With the exception of one great-grandfather, my brothers and I are the first in our family to have travelled the world for purposes other than migration. We've all lived overseas at times, and both of my brothers' partners come from other places. Even my parents have taken some inspiration from us and started doing their own non-migration-style travel.
It's a weird privilege when you look at it in those terms — something that seems culturally normal is actually a historical anomaly. It's now less expensive to travel outside Australia that to holiday within it. Flying is the cheapest it's been, and the cheapest it's ever likely to be. And the Australian dollar is strong.
So what does that mean for the places we are now able to travel to en masse? It means something, especially because those who live in the places we travel to are often people who can't travel themselves, people who can't escape the monotony of home life even if they wanted to.

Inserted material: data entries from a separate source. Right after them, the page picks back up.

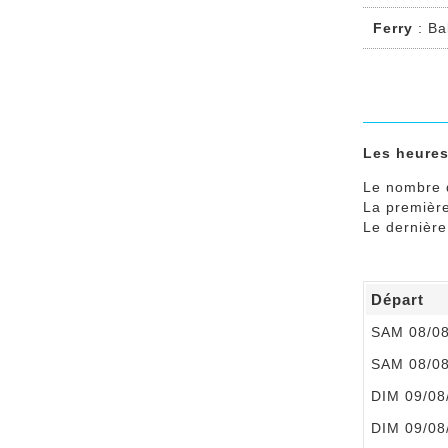
Ferry
: Ba
Les heures
Le nombre 
La premièr
Le dernièr
Départ
SAM 08/0
SAM 08/0
DIM 09/08
DIM 09/08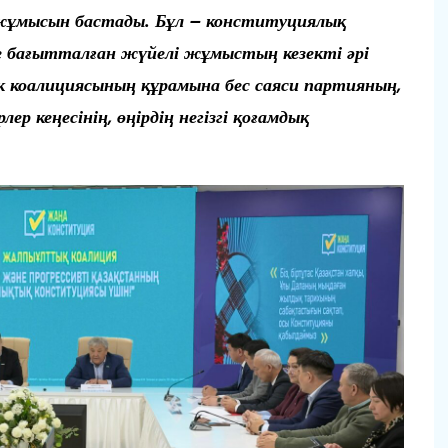
 жұмысын бастады. Бұл – конституциялық
ге бағытталған жүйелі жұмыстың кезекті әрі
ік коалициясының құрамына бес саяси партияның,
ер кеңесінің, өңірдің негізгі қоғамдық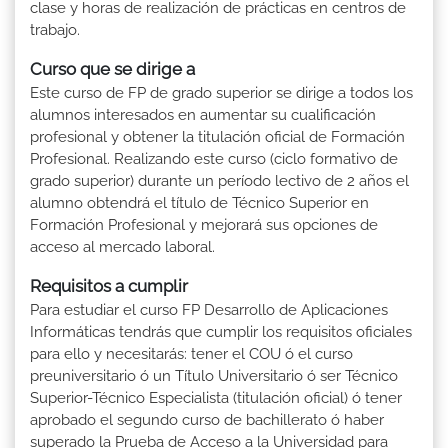
clase y horas de realización de prácticas en centros de
trabajo.
Curso que se dirige a
Este curso de FP de grado superior se dirige a todos los
alumnos interesados en aumentar su cualificación
profesional y obtener la titulación oficial de Formación
Profesional. Realizando este curso (ciclo formativo de
grado superior) durante un período lectivo de 2 años el
alumno obtendrá el título de Técnico Superior en
Formación Profesional y mejorará sus opciones de
acceso al mercado laboral.
Requisitos a cumplir
Para estudiar el curso FP Desarrollo de Aplicaciones
Informáticas tendrás que cumplir los requisitos oficiales
para ello y necesitarás: tener el COU ó el curso
preuniversitario ó un Título Universitario ó ser Técnico
Superior-Técnico Especialista (titulación oficial) ó tener
aprobado el segundo curso de bachillerato ó haber
superado la Prueba de Acceso a la Universidad para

Sometimes when I see the inequity of my traveling, when I register my complicity in a system that is contingent on global inequalities, I am reminded of Jamaica Kincaid's 1988 book A Small Place. It's a fictional memoir about how Antigua's colonial past is lived out through contemporary tourism. In it, the tourist's perspective of a beautiful, smiling Antigua is met with the scathing voice of the formerly colonised, who explains the ramifications of every interaction the tourist has, and deduces the inherent exploitation of the tourist-local relationship.

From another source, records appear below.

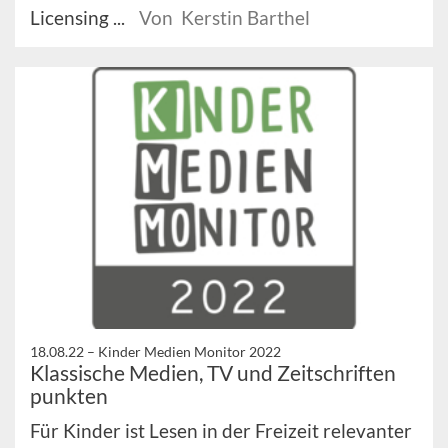
Licensing ...
Von Kerstin Barthel
18.08.22 –
Kinder Medien Monitor 2022
Klassische Medien, TV und Zeitschriften
punkten
Für Kinder ist Lesen in der Freizeit relevanter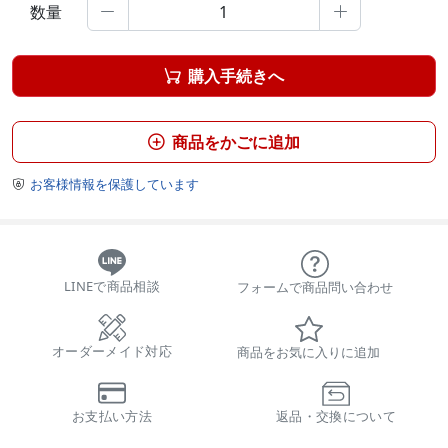
数量


購入手続きへ

商品をかごに追加

お客様情報を保護しています

LINEで商品相談
フォームで商品問い合わせ
オーダーメイド対応
商品をお気に入りに追加
お支払い方法
返品・交換について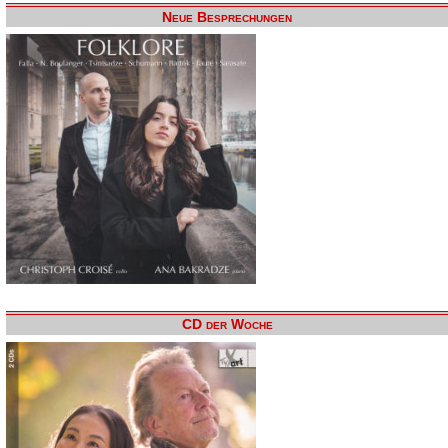
Neue Besprechungen
CD der Woche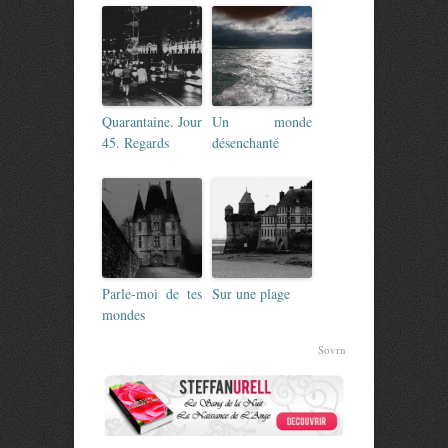
Quarantaine. Jour
Un monde
45. Regards
désenchanté
Parle-moi de tes
Sur une plage
mondes
Sovrn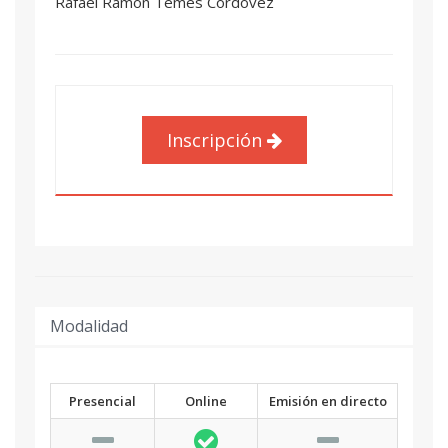
Rafael Ramón Temes Córdovez
Inscripción
Modalidad
Presencial
Online
Emisión en directo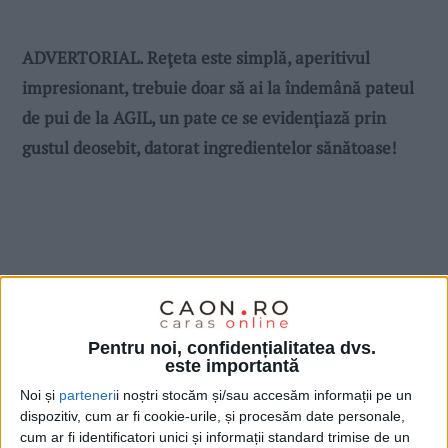
ADVERTORIAL. Reţeta este simplă, aperitivul
impresionant, trebuie doar să ai la îndemână pateul
de pui de la AGIL, un pate ce se evidenţiază prin
gustul deosebit, datorat ingredientelor sănătoase!
Pentru noi, confidențialitatea dvs.
este importantă
Noi și
parteneri
i noștri stocăm și/sau accesăm informații pe un
dispozitiv, cum ar fi cookie-urile, și procesăm date personale,
cum ar fi identificatori unici și informații standard trimise de un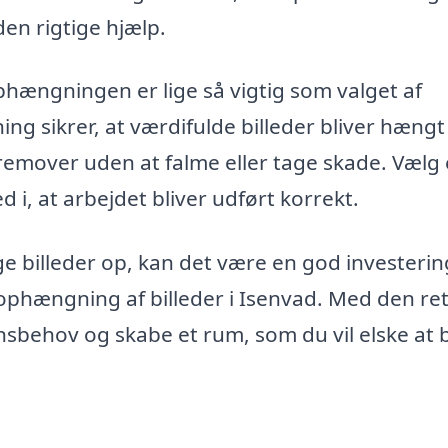
den rigtige hjælp.
 ophængningen er lige så vigtig som valget af
ng sikrer, at værdifulde billeder bliver hængt
remover uden at falme eller tage skade. Vælg
d i, at arbejdet bliver udført korrekt.
e billeder op, kan det være en god investerin
ophængning af billeder i Isenvad. Med den re
ionsbehov og skabe et rum, som du vil elske at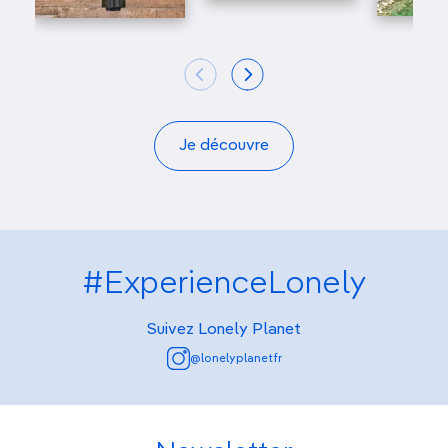
Je découvre
#ExperienceLonely
Suivez Lonely Planet
@lonelyplanetfr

So I was in Bali recently being a fat, exploitative tourist and it didn't feel all that good. I was there to see some of a writers festival, which I did, and which was incredible. But I felt slightly unpleasant being there, slightly wrong, because all of the restaurants we ate at were basically for tourists and expats — people with money.

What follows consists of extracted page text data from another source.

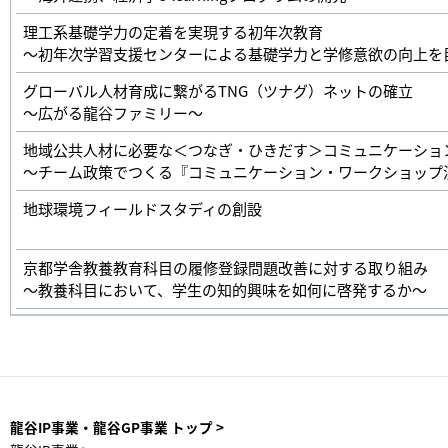
理工系基礎学力の定着を実現する初年次教育
～初年次学習支援センターによる基礎学力と学修意欲の向上を
グローバル人材育成に繋がるTNG（ツナグ）ネットの確立
～広がる龍谷ファミリー～
地域公共人材に必要な＜つなぎ・ひきだす＞コミュニケーショ
～チーム政策でつくる『コミュニケーション・ワークショップ
地球環境フィールドスタディの創設
京都学舎教養教育科目の履修登録問題改善に対する取り組み
～教養科目において、学生の知的興味を如何に啓発するか～
龍谷IP事業・龍谷GP事業 トップ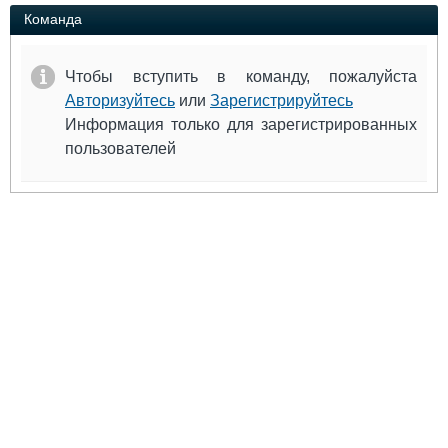
Выставки и семинары
Галерея флота
Команда
Личности
Форум
Словарь
Отзывы
Чтобы вступить в команду, пожалуйста
Все службы
Авторизуйтесь
или
Зарегистрируйтесь
Информация только для зарегистрированных
пользователей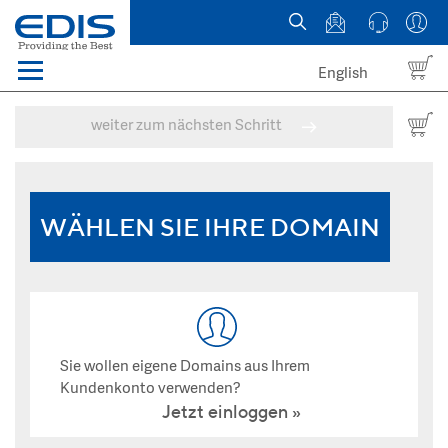
English
Menü
Domains
weiter zum nächsten Schritt
Webhosting Österreich
News
WÄHLEN SIE IHRE DOMAIN
über EDIS
Sie wollen eigene Domains aus Ihrem
Kundenkonto verwenden?
Jetzt einloggen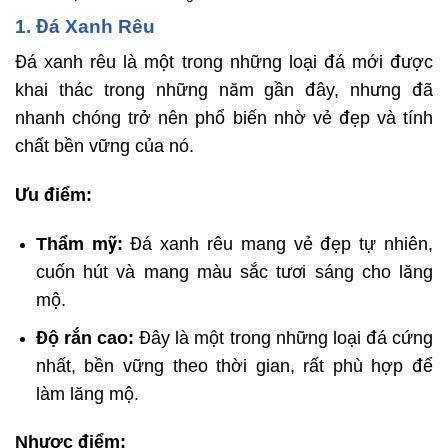
1. Đá Xanh Rêu
Đá xanh rêu là một trong những loại đá mới được
khai thác trong những năm gần đây, nhưng đã
nhanh chóng trở nên phổ biến nhờ vẻ đẹp và tính
chất bền vững của nó.
Ưu điểm:
Thẩm mỹ:
Đá xanh rêu mang vẻ đẹp tự nhiên,
cuốn hút và mang màu sắc tươi sáng cho lăng
mộ.
Độ rắn cao:
Đây là một trong những loại đá cứng
nhất, bền vững theo thời gian, rất phù hợp để
làm lăng mộ.
Nhược điểm: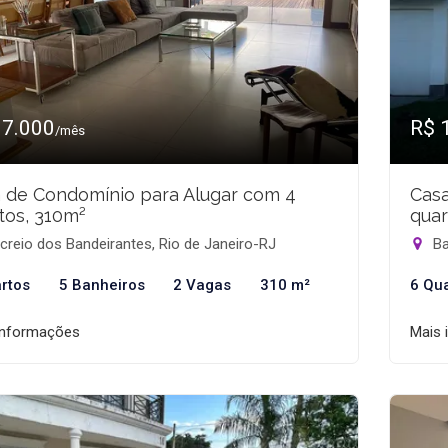
17.000
R$ 
/mês
 de Condomínio para Alugar com 4
Casa
tos, 310m²
quar
reio dos Bandeirantes, Rio de Janeiro-RJ
Ba
rtos
5 Banheiros
2 Vagas
310 m²
6 Qu
informações
Mais 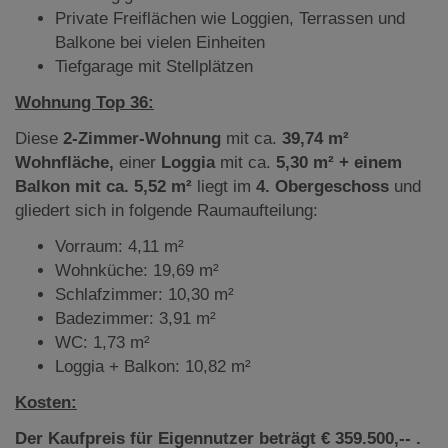
Private Freiflächen wie Loggien, Terrassen und
Balkone bei vielen Einheiten
Tiefgarage mit Stellplätzen
Wohnung Top 36:
Diese
2-Zimmer-Wohnung
mit ca.
39,74 m²
Wohnfläche,
einer
Loggia
mit ca.
5,30 m² + einem
Balkon mit ca. 5,52 m²
liegt im
4. Obergeschoss
und
gliedert sich in folgende Raumaufteilung:
Vorraum: 4,11 m²
Wohnküche: 19,69 m²
Schlafzimmer: 10,30 m²
Badezimmer: 3,91 m²
WC: 1,73 m²
Loggia + Balkon: 10,82 m²
Kosten:
Der Kaufpreis für Eigennutzer beträgt € 359.500
,-- .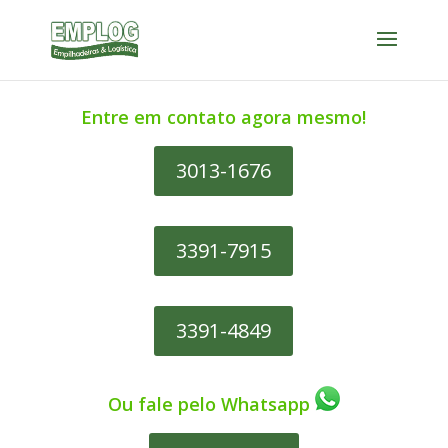
Entre em contato agora mesmo!
3013-1676
3391-7915
3391-4849
Ou fale pelo Whatsapp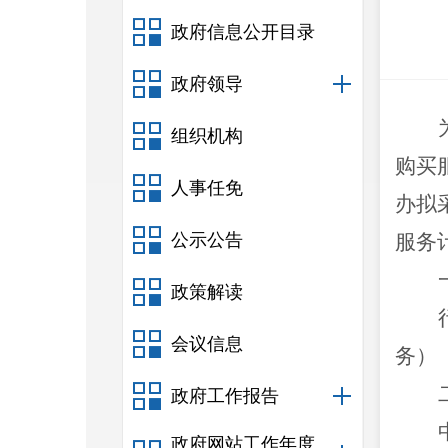
政府信息公开目录
政府领导
组织机构
购买
人事任免
办拟
公示公告
服务
政策解读
会议信息
务）
政府工作报告
政府网站工作年度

To the credit of the festival organisers, events were packed with international and Indonesian audiences alike, but back in the tourist town, the only Balinese in sight were those serving us. Without natural resources, Bali's main industry is tourism, and so in some ways, the economy depends on people like me eating at restaurants like that.
Too many people who happen to live in the tourist regions (which are ever expanding — 700 hectares of land are cleared each year to build tourist infrastructure) are forced into some kind of tourist labour, even if they're not interested in it, or good at it. So while you can get a cheap massage almost anywhere, it's less likely that a trained practitioner will massage you than an inexperienced young person who will make it up as they go. Which is not to critique the standards of massage in Bali, but rather the perhaps exploitative expectations of tourists.
One person told me the story of going out to a gallery in a rural area and seeing the same man harvesting rice with a buffalo that they'd seen a few months earlier. When they asked the gallery owner if it was harvest time again, he was told that the man in the rice patty was not actually harvesting rice, he was just employed to look like he was. A spectacle for the tourists. Which I'm pretty sure is the most alienated labour possible.
Where the tourist attraction to Bali has always been its beautiful natural environment and friendly, spiritual culture, both of these attractions are suffering under the impact of mass tourism. While some argue that any employment for locals is good employment, the poverty rates in Bali have in fact increased in recent decades, as has the disparity between rich and poor.
Bali now has the second highest percentage of disadvantage in Indonesia, after Jakarta. In seaside areas, coral reefs have been destroyed, and in rural areas, water is often redirected from rice patties towards guest houses. Deforestation has impacted the local environment, bringing on drought. Drought inflates prices.
Kincaid writes that the 'natives', the local residents of a tourist destination, are likely to hate the tourists, even when they are smiling, for the simple inequity of the transaction. She writes, 'Every native would like to find a way out ... But some natives — most natives in the world — cannot go anywhere. They are too poor ... They are too poor to escape the reality of their lives; and they are too poor to live properly in the place they live, which is the very place you, the tourist, want to go.'
What, then, to do with the privilege of travel? Guilt is not necessarily a useful political gesture. And it's not as though people are going to stop travelling overseas any time soon. So maybe we should just find somewhere else to mess up.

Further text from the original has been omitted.